In 2000, when Woods won his first ever Claret Jug, he avoided every bunker at the Old Course at St. Andrews, something so incredible it's almost hard to fathom considering how many sand traps there are scattered around the property.
In '05, he again took home the Claret Jug at St. Andrews, but people started to wonder if that was the only Open venue that Tiger could dominate.
That's why the '06 Open performance was legendary.
Tiger came to Hoylake with more than just the new-found fear of missing cuts at a major. His father had passed away in May, and Woods was dealing with the loss of his mentor, his coach and his best friend as the tournament got going.
But Tiger had a game plan that he stuck to the entire week, and it was a plan that might not have given him the best birdie opportunities at Royal Liverpool, but it kept him out of any major trouble on golf courses that can sneak up and get you. Tiger wasn't going to pull driver, realizing before the tournament started that the golf course was so baked out that long irons would both find the fairway and keep him out of trouble, losing yardage with the knowledge that he would be playing most shots from the middle of each fairway.
This is what Tiger wrote back in 2012 for the LPGA as they headed to Royal Liverpool.
"When I got to Hoylake I had to decide whether to lay up to the fairway bunkers or try to fly them. They had redone the bunkers and you couldn’t advance the ball. There were some that you had to hit it out sideways. By staying with my plan, I think I hit over 80 percent of the fairways utilizing a 3-wood and a 2-iron. I had three eagles that week and nothing bigger than my seven bogeys."
But planning is just a quarter of the battle when majors are concerned. Not only do you have to have flawless blueprints, but you have to execute them if you really want to contend, and Woods was almost perfect with the way he golfed his ball that week.

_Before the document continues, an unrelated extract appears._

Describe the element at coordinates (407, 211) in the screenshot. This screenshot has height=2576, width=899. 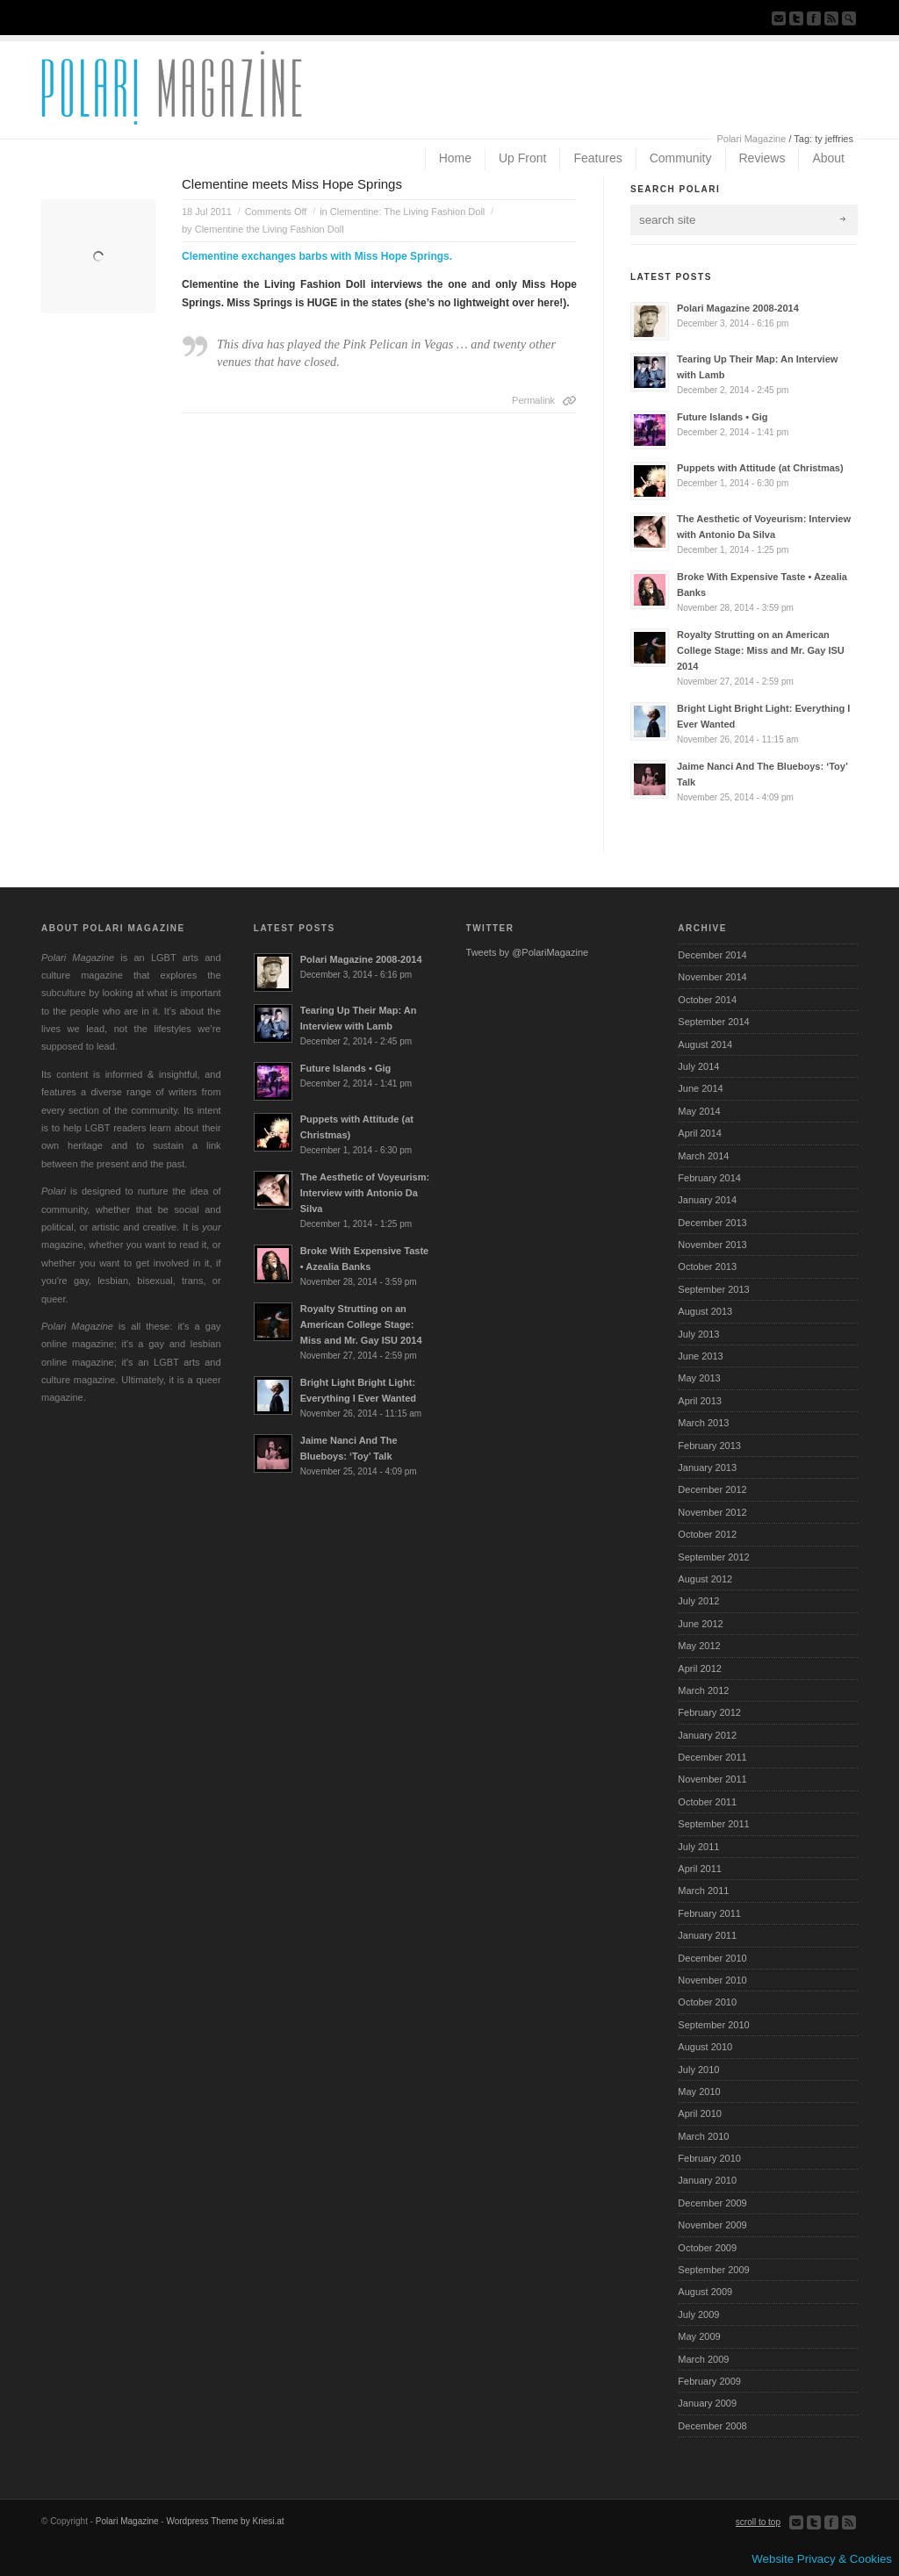 I see `Clementine: The Living Fashion Doll` at that location.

Woods opened with a 5-under 67, followed that up with a 7-under 65, and did all this with basically 13 clubs in his bag. Tiger pulled driver once all week, realized on Thursday when he hit it on the par-5 16th that he wouldn't need it again, and avoided the urge that so many golfers have to pull out the big stick and try to boom it down the hot and dry fairways of Hoylake.

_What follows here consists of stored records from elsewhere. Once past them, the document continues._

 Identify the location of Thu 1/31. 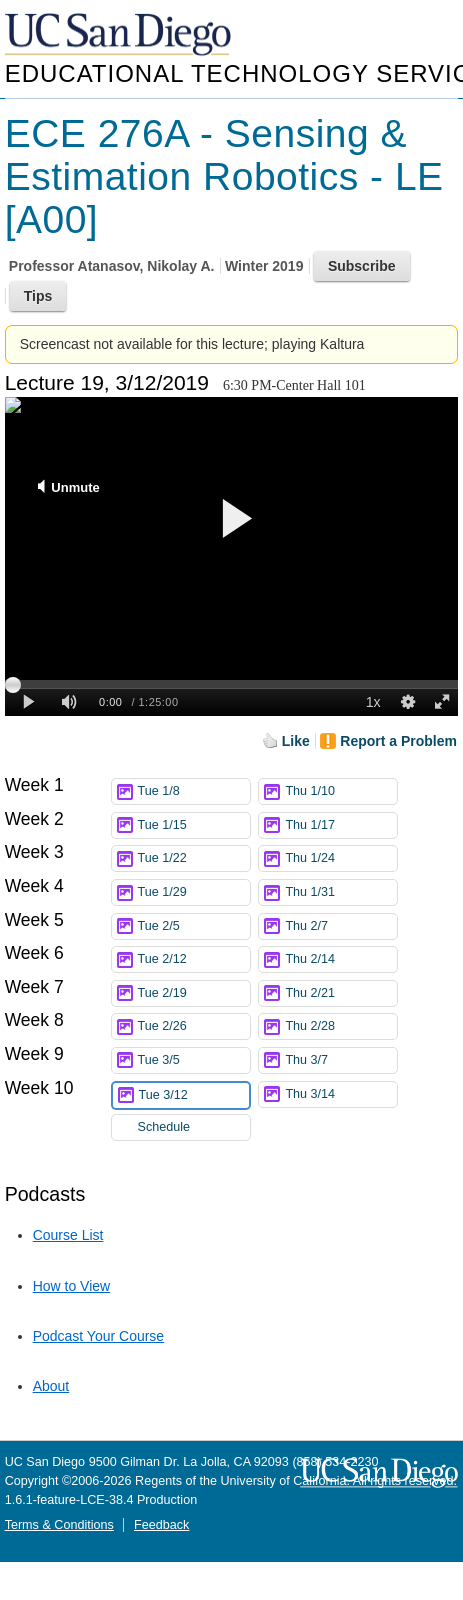 (341, 892).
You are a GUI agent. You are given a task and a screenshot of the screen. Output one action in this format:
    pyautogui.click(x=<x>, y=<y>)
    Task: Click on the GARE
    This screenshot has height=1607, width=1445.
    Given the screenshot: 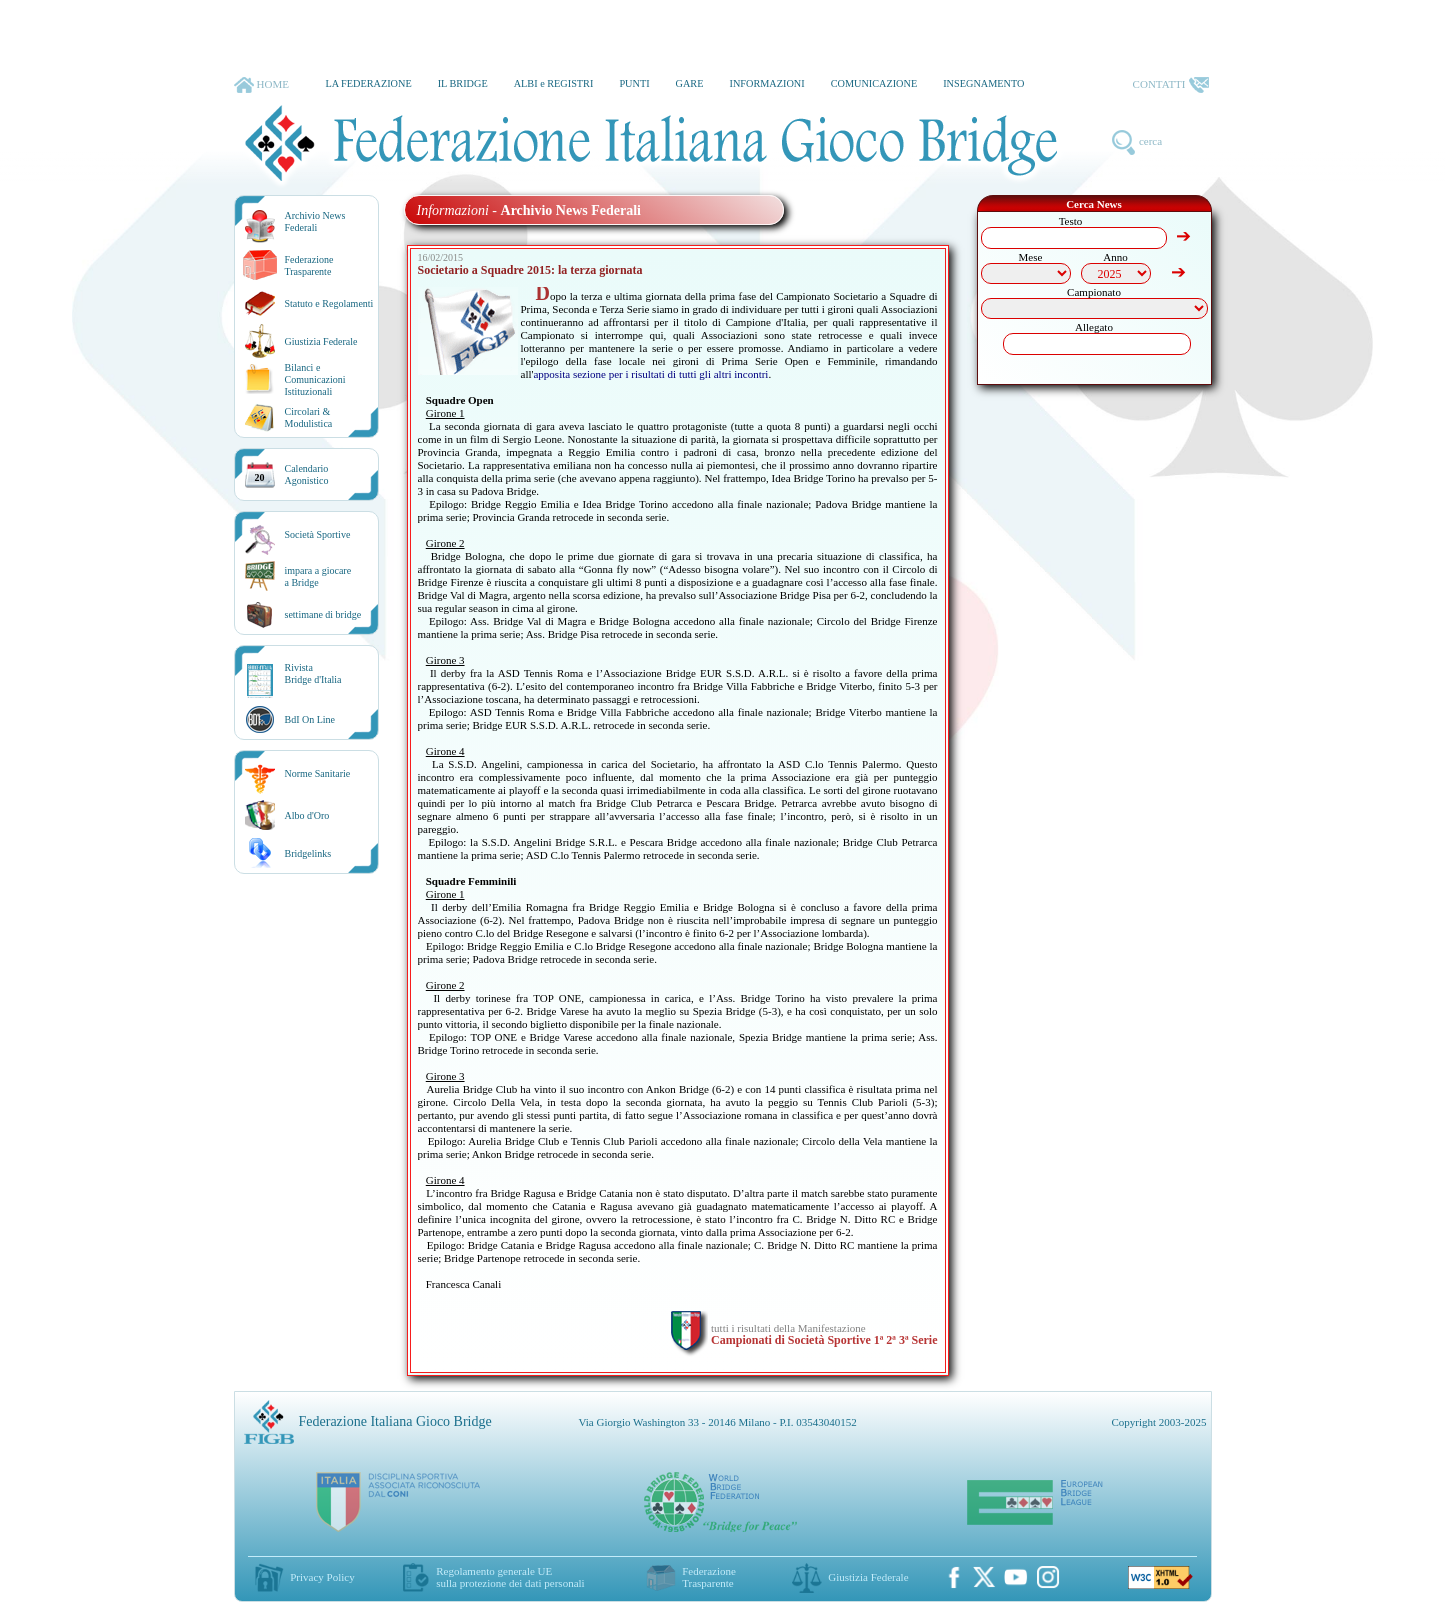 What is the action you would take?
    pyautogui.click(x=690, y=83)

Tiger won that Open Championship by two shots over Chris DiMarco, having to fend off Ernie Els, Sergio Garcia, Jim Furyk and Adam Scott over the weekend at a golf course he owned.
It was the last Claret Jug that Woods has won, but the memory is still special to golf fans that got the chance to see Woods simply outsmart the golf course and the field for a week at Royal Liverpool, and while he won't be nearly that sharp this week, seeing Tiger sting a few long irons on Hoylake's fast fairways will bring back memories to a time when his golf game, and golf swing, were equal to the way he got himself ready for major championships.